O problema é que, para mudar, tem de ganhar neste sistema político com as regras e deformações dele, com campanhas de 500 milhões que têm de ser, à partida, corruptas. 

É o ovo e a galinha. Para mudar o sistema político é preciso ter força. O processo eleitoral no Brasil é marcado por campanhas caríssimas, mas o nível de descrença das pessoas, inclusive com os velhos marqueteiros e com a forma tradicional de fazer campanhas, é tão grande que cria um cenário totalmente aberto. O próprio Bolsonaro é expressão disso. Está num partido pequeno que não tem muita expressão mas que, na ausência de Lula, se coloca à frente nas sondagens.

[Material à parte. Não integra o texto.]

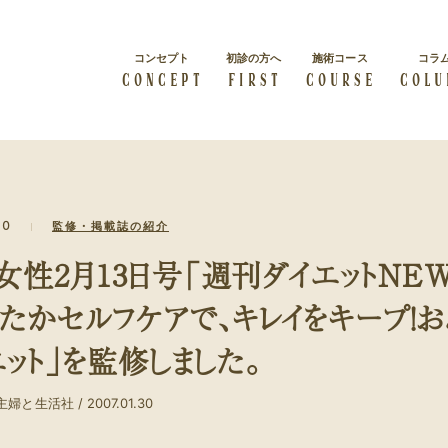
コンセプト
初診の方へ
施術コース
コラ
CONCEPT
FIRST
COURSE
COLU
総院長挨拶
会社概要
30
監修・掲載誌の紹介
すべての人は輝く力を秘めて
級
概要紹介
経絡リンパマッサージ
います
体質改善
女性2月13日号「週刊ダイエットNEW
経絡リンパマッサージを受け
症状・体質を改善したい
たい方
ったかセルフケアで、キレイをキープ！
ビューティー
ブライダル
エット」を監修しました。
カラダの内側から美しくなり
結婚・出産をお考えの方
たい方
婦と生活社 / 2007.01.30
クーポン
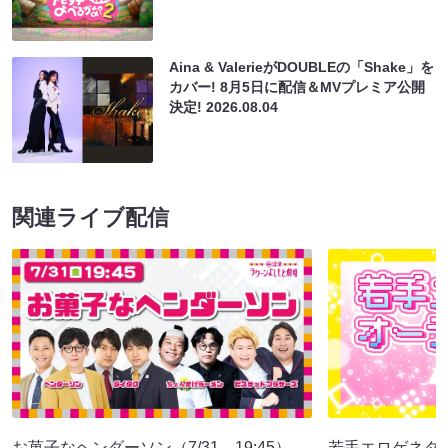
Aina & ValerieがDOUBLEの「Shake」を
カバー! 8月5日に配信＆MVプレミア公開
決定!
2026.08.04
関連ライブ配信
お菓子なヘンダーソン（7/31 19:45）
若手エロゲネタ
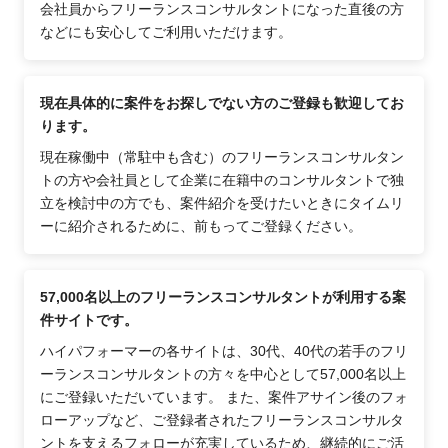
会社員からフリーランスコンサルタントになった直後の方
などにも安心してご利用いただけます。
現在具体的に案件をお探しでない方のご登録も歓迎してお
ります。
現在稼働中（常駐中も含む）のフリーランスコンサルタン
トの方や会社員として企業に在籍中のコンサルタントで独
立を検討中の方でも、案件紹介を受けたいときにタイムリ
ーに紹介されるために、前もってご登録ください。
57,000名以上のフリーランスコンサルタントが利用する案
件サイトです。
ハイパフォーマーの各サイトは、30代、40代の若手のフリ
ーランスコンサルタントの方々を中心として57,000名以上
にご登録いただいています。 また、案件アサイン後のフォ
ローアップなど、ご登録者されたフリーランスコンサルタ
ントを支えるフォローが充実しているため、継続的にご活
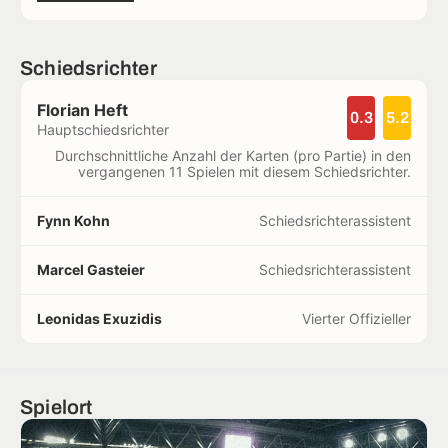
Schiedsrichter
Florian Heft
0.3
5.2
Hauptschiedsrichter
Durchschnittliche Anzahl der Karten (pro Partie) in den
vergangenen 11 Spielen mit diesem Schiedsrichter.
Fynn Kohn
Schiedsrichterassistent
Marcel Gasteier
Schiedsrichterassistent
Leonidas Exuzidis
Vierter Offizieller
Spielort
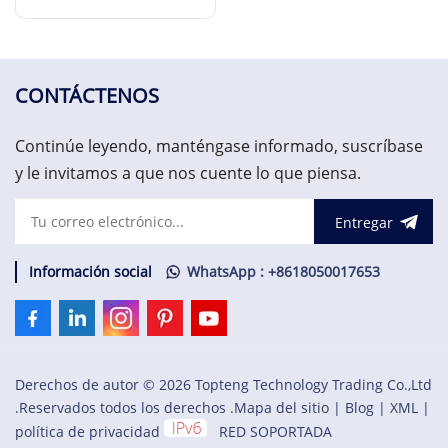
interfaz de datos
LEER MÁS
transitorios
CONTÁCTENOS
Continúe leyendo, manténgase informado, suscríbase
y le invitamos a que nos cuente lo que piensa.
Entregar
Información social
WhatsApp : +8618050017653
Derechos de autor © 2026 Topteng Technology Trading Co.,Ltd
.Reservados todos los derechos .
Mapa del sitio
|
Blog
|
XML
|
política de privacidad
RED SOPORTADA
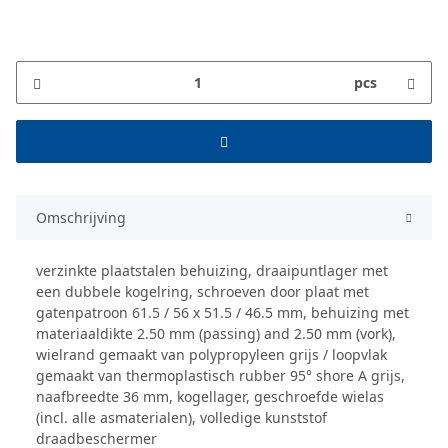
pcs
Omschrijving
verzinkte plaatstalen behuizing, draaipuntlager met
een dubbele kogelring, schroeven door plaat met
gatenpatroon 61.5 / 56 x 51.5 / 46.5 mm, behuizing met
materiaaldikte 2.50 mm (passing) and 2.50 mm (vork),
wielrand gemaakt van polypropyleen grijs / loopvlak
gemaakt van thermoplastisch rubber 95° shore A grijs,
naafbreedte 36 mm, kogellager, geschroefde wielas
(incl. alle asmaterialen), volledige kunststof
draadbeschermer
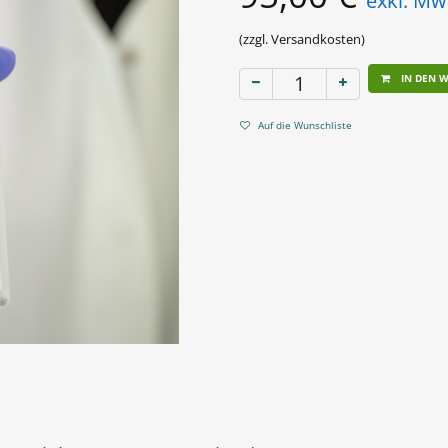
exkl. Mw
(zzgl. Versandkosten)
IN DEN 
Auf die Wunschliste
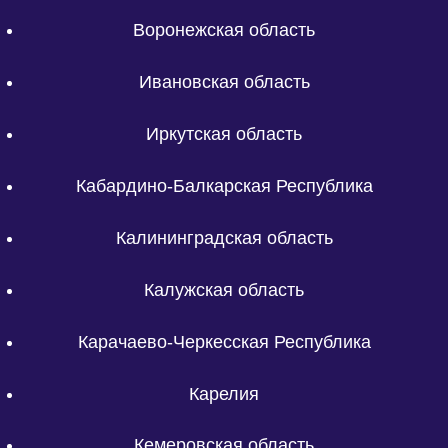
Воронежская область
Ивановская область
Иркутская область
Кабардино-Балкарская Республика
Калининградская область
Калужская область
Карачаево-Черкесская Республика
Карелия
Кемеровская область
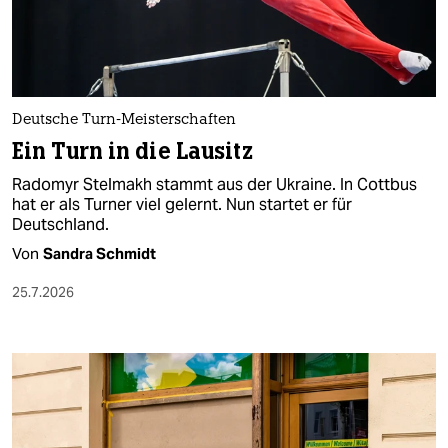
berlin
nord
wahrheit
Deutsche Turn-Meisterschaften
verlag
Ein Turn in die Lausitz
verlag
Radomyr Stelmakh stammt aus der Ukraine. In Cottbus
hat er als Turner viel gelernt. Nun startet er für
veranstaltungen
Deutschland.
shop
Von
Sandra Schmidt
fragen & hilfe
25.7.2026
unterstützen
abo
genossenschaft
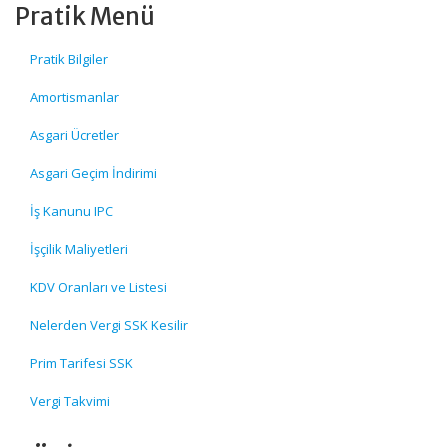
Pratik Menü
Pratik Bilgiler
Amortismanlar
Asgari Ücretler
Asgari Geçim İndirimi
İş Kanunu IPC
İşçilik Maliyetleri
KDV Oranları ve Listesi
Nelerden Vergi SSK Kesilir
Prim Tarifesi SSK
Vergi Takvimi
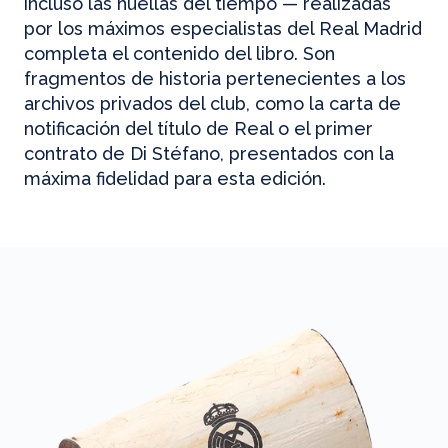
incluso las huellas del tiempo — realizadas
por los máximos especialistas del Real Madrid
completa el contenido del libro. Son
fragmentos de historia pertenecientes a los
archivos privados del club, como la carta de
notificación del título de Real o el primer
contrato de Di Stéfano, presentados con la
máxima fidelidad para esta edición.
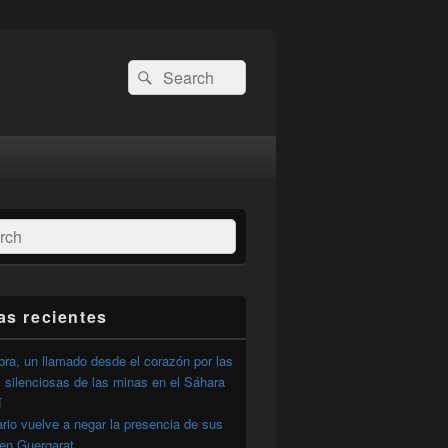
Buscar
Buscar
por:
ar
as recientes
ra, un llamado desde el corazón por las
 silenciosas de las minas en el Sáhara
í
ario vuelve a negar la presencia de sus
 en Guergarat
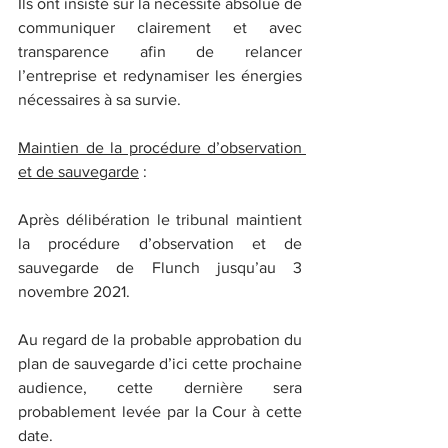
Ils ont insisté sur la nécessité absolue de 
communiquer clairement et avec 
transparence afin de relancer 
l’entreprise et redynamiser les énergies 
nécessaires à sa survie.
Maintien de la procédure d’observation 
et de sauvegarde
 :
Après délibération le tribunal maintient 
la procédure d’observation et de 
sauvegarde de Flunch jusqu’au 3 
novembre 2021.
Au regard de la probable approbation du 
plan de sauvegarde d’ici cette prochaine 
audience, cette dernière sera 
probablement levée par la Cour à cette 
date.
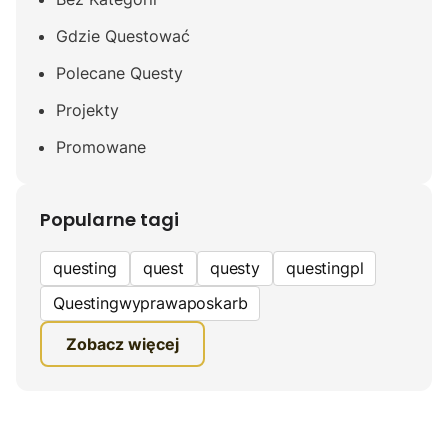
Gdzie Questować
Polecane Questy
Projekty
Promowane
Popularne tagi
questing
quest
questy
questingpl
Questingwyprawaposkarb
edukacyjna gra terenowa
Zobacz więcej
fundacja questingu
turystyka
ciekawe zwiedzanie
gra terenowa
Quest Mazurski
inauguracja questów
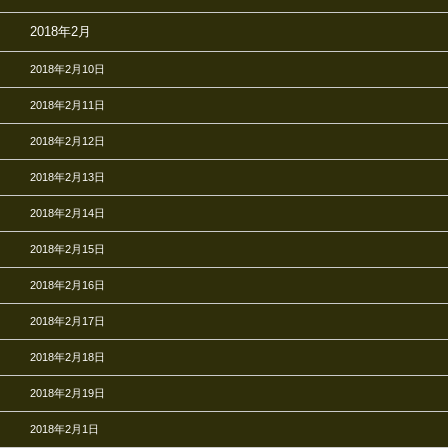
2018年2月
2018年2月10日
2018年2月11日
2018年2月12日
2018年2月13日
2018年2月14日
2018年2月15日
2018年2月16日
2018年2月17日
2018年2月18日
2018年2月19日
2018年2月1日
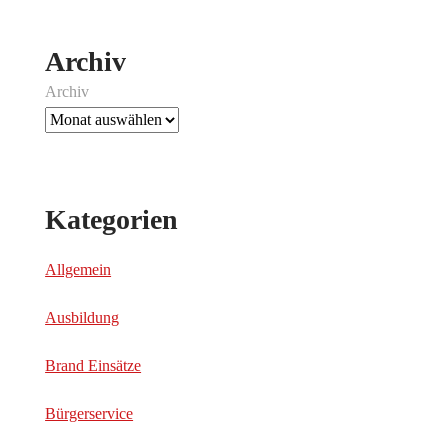
Archiv
Archiv
Kategorien
Allgemein
Ausbildung
Brand Einsätze
Bürgerservice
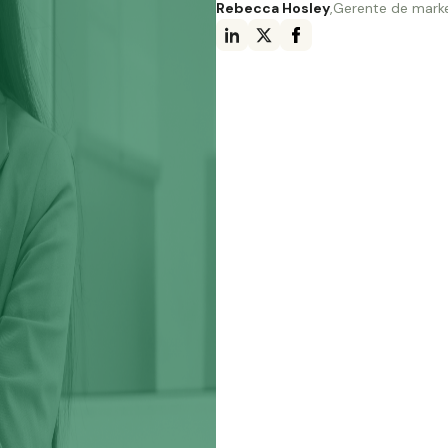
Rebecca Hosley
,
Gerente de mark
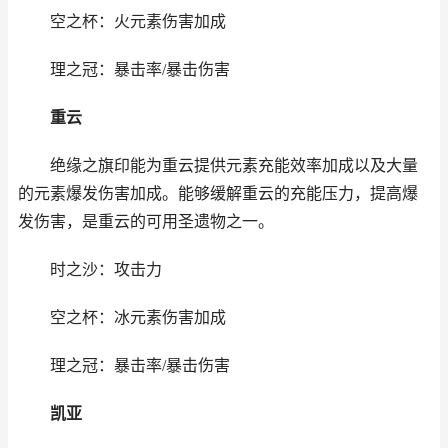
空之杯：火元素伤害加成
理之冠：暴击率/暴击伤害
重云
绝缘之旗印能为重云提供元素充能效率加成以及大量
的元素爆发伤害加成。能够缓解重云的充能压力，提高爆
发伤害，是重云的可用圣遗物之一。
时之沙：攻击力
空之杯：冰元素伤害加成
理之冠：暴击率/暴击伤害
凯亚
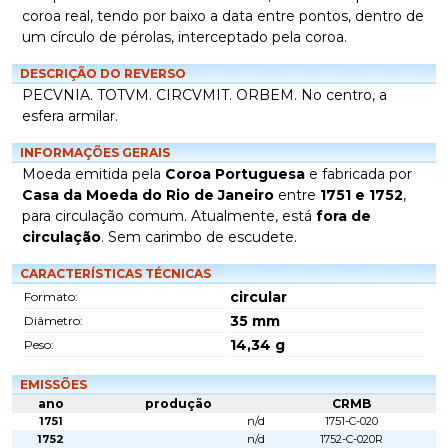
coroa real, tendo por baixo a data entre pontos, dentro de
um círculo de pérolas, interceptado pela coroa.
DESCRIÇÃO DO REVERSO
PECVNIA. TOTVM. CIRCVMIT. ORBEM. No centro, a
esfera armilar.
INFORMAÇÕES GERAIS
Moeda emitida pela
Coroa Portuguesa
e fabricada por
Casa da Moeda do Rio de Janeiro
entre
1751 e 1752
,
para circulação comum. Atualmente, está
fora de
circulação
. Sem carimbo de escudete.
CARACTERÍSTICAS TÉCNICAS
circular
Formato:
35
mm
Diâmetro:
14,34
g
Peso:
EMISSÕES
ano
produção
CRMB
1751
n/d
1751-C-020
1752
n/d
1752-C-020R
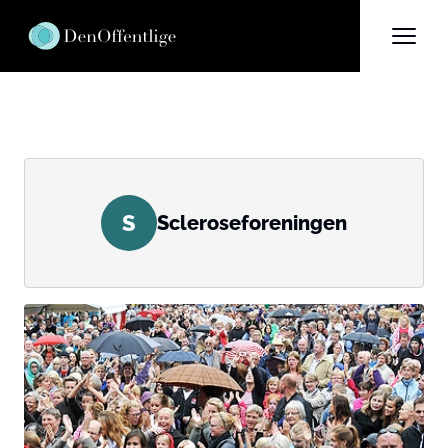
S
Scleroseforeningen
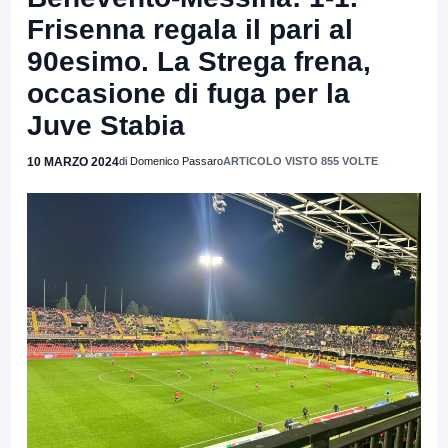
Frisenna regala il pari al
90esimo. La Strega frena,
occasione di fuga per la
Juve Stabia
10 MARZO 2024
di Domenico Passaro
ARTICOLO VISTO 855 VOLTE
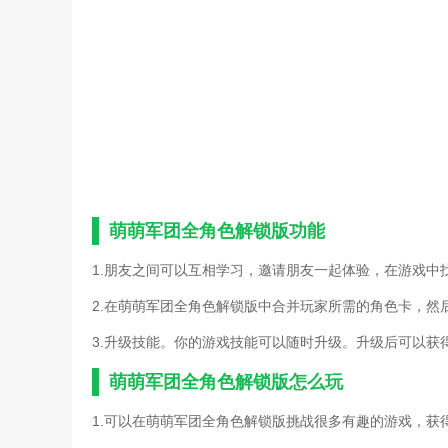
红军单机游戏攻略(红色军
模拟冒险角色游戏攻略(模
全职高手游戏人物资料(全
游戏角色原稿资料(游戏角
游戏开发物语攻略角色扮演
羽灵神的师傅是哪两位(羽
诛仙手游角色关山雪羁绊任
略)
模拟冒险角色游戏攻略(人
五传奇游戏攻略(五角色传
重创燃烧军团(重创燃烧军
萌萌军团全角色解锁版功能
从零开始的异世界手游新手
色)
1.朋友之间可以互相学习，邀请朋友一起体验，在游戏中
三国志14古罗马军团怎么用
手机游戏薄樱鬼攻略(薄樱
2.在萌萌军团全角色解锁版中合并玩家所需的角色卡，然
重创燃烧军团(重创燃烧军
3.升级技能。你的游戏技能可以随时升级。升级后可以获
诛仙游戏合欢角色攻略(新
大话西游手游人物属性介绍
萌萌军团全角色解锁版怎么玩
命运歌姬游戏攻略秘籍(命
三国志14古罗马军团怎么用
1.可以在萌萌军团全角色解锁版挑战很多有趣的游戏，获
重创燃烧军团(重创燃烧军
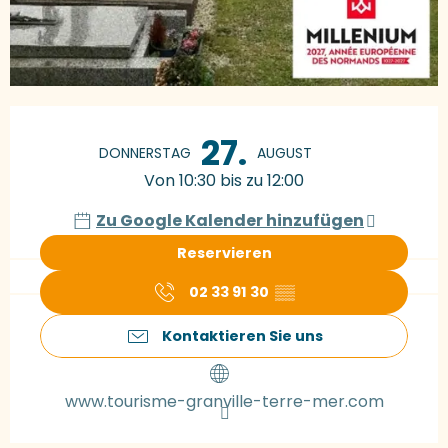
Öffnungszeiten & Kontaktdaten
27.
DONNERSTAG
AUGUST
Von 10:30 bis zu 12:00
Zu Google Kalender hinzufügen
Reservieren
02 33 91 30
▒▒
Kontaktieren Sie uns
www.tourisme-granville-terre-mer.com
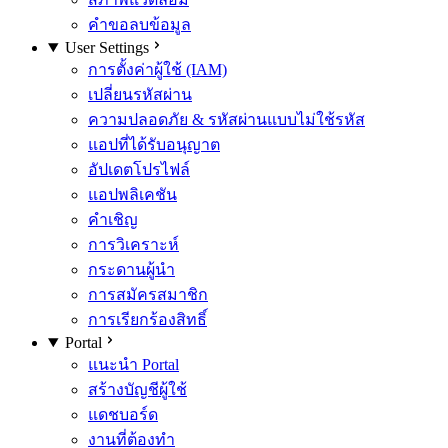
คำขอลบข้อมูล
User Settings
การตั้งค่าผู้ใช้ (IAM)
เปลี่ยนรหัสผ่าน
ความปลอดภัย & รหัสผ่านแบบไม่ใช้รหัส
แอปที่ได้รับอนุญาต
อัปเดตโปรไฟล์
แอปพลิเคชัน
คำเชิญ
การวิเคราะห์
กระดานผู้นำ
การสมัครสมาชิก
การเรียกร้องสิทธิ์
Portal
แนะนำ Portal
สร้างบัญชีผู้ใช้
แดชบอร์ด
งานที่ต้องทำ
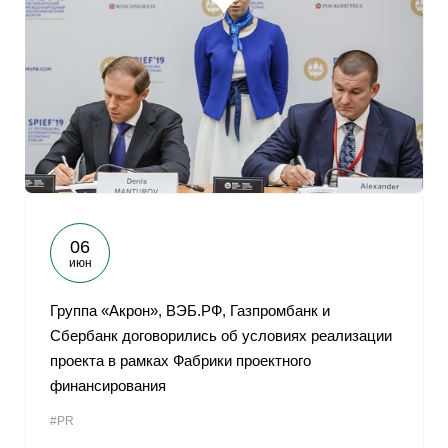
06
июн
Группа «Акрон», ВЭБ.РФ, Газпромбанк и
Сбербанк договорились об условиях реализации
проекта в рамках Фабрики проектного
финансирования
#PR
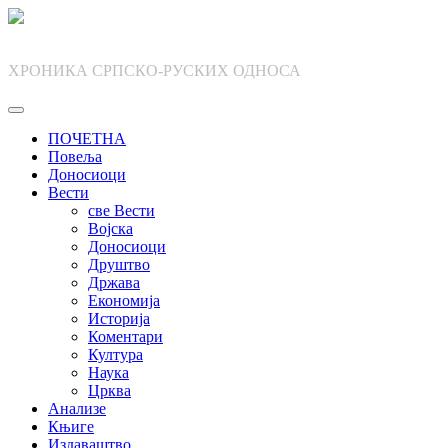
Skip
to
content
ХРОНИКА СРПСКО-РУСКИХ ОДНОСА
ПОЧЕТНА
Повеља
Доносиоци
Вести
све Вести
Војска
Доносиоци
Друштво
Држава
Економија
Историја
Коментари
Култура
Наука
Црква
Анализе
Књиге
Издаваштво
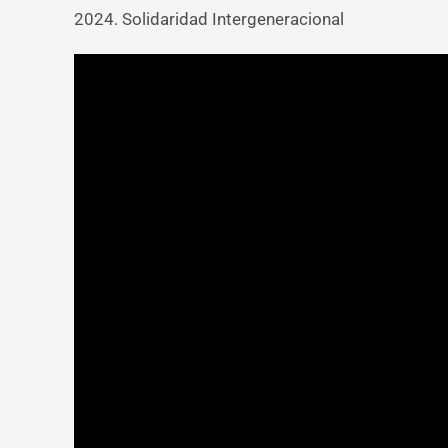
2024. Solidaridad Intergeneracional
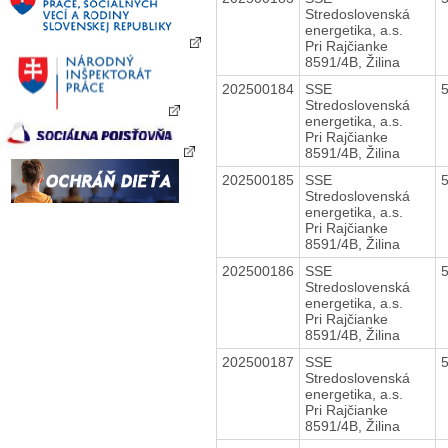
Stredoslovenská
energetika, a.s.
Pri Rajčianke
8591/4B, Žilina
202500184
SSE
Stredoslovenská
energetika, a.s.
Pri Rajčianke
8591/4B, Žilina
202500185
SSE
Stredoslovenská
energetika, a.s.
Pri Rajčianke
8591/4B, Žilina
202500186
SSE
Stredoslovenská
energetika, a.s.
Pri Rajčianke
8591/4B, Žilina
202500187
SSE
Stredoslovenská
energetika, a.s.
Pri Rajčianke
8591/4B, Žilina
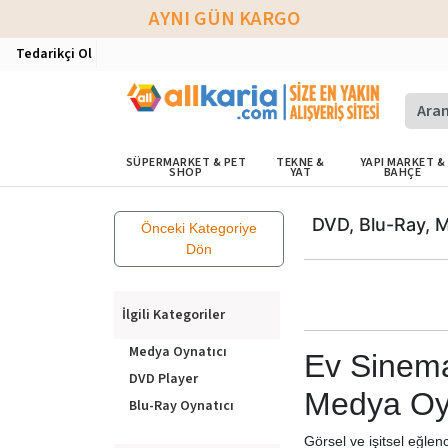
AYNI GÜN KARGO
Tedarikçi Ol
SÜPERMARKET & PET
TEKNE &
YAPI MARKET &
SHOP
YAT
BAHÇE
DVD, Blu-Ray, 
Önceki Kategoriye
Dön
İlgili Kategoriler
Medya Oynatıcı
Ev Sinema
DVD Player
Medya Oyn
Blu-Ray Oynatıcı
Görsel ve işitsel eğlen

É possível conseguir um processo contra-hegemónico, que seja antissistémico também do lado da esquerda, propondo um aprofundamento da democracia em consonância com a juventude e as lutas sociais mais dinâmicas que surgiram. Mas sobretudo temos que entender a campanha política como um processo de mobilização da sociedade. Qual foi o grande erro político dos governos do PT e da Dilma? Foi o erro que achar que ganhar o Estado bastava. Elege-se o presidente da República e passa-se a negociar alianças nesse Congresso com os mesmos métodos de sempre. Isso não basta. A queda da Dilma mostrou isso. É preciso ter lastro social e mobilizar a sociedade.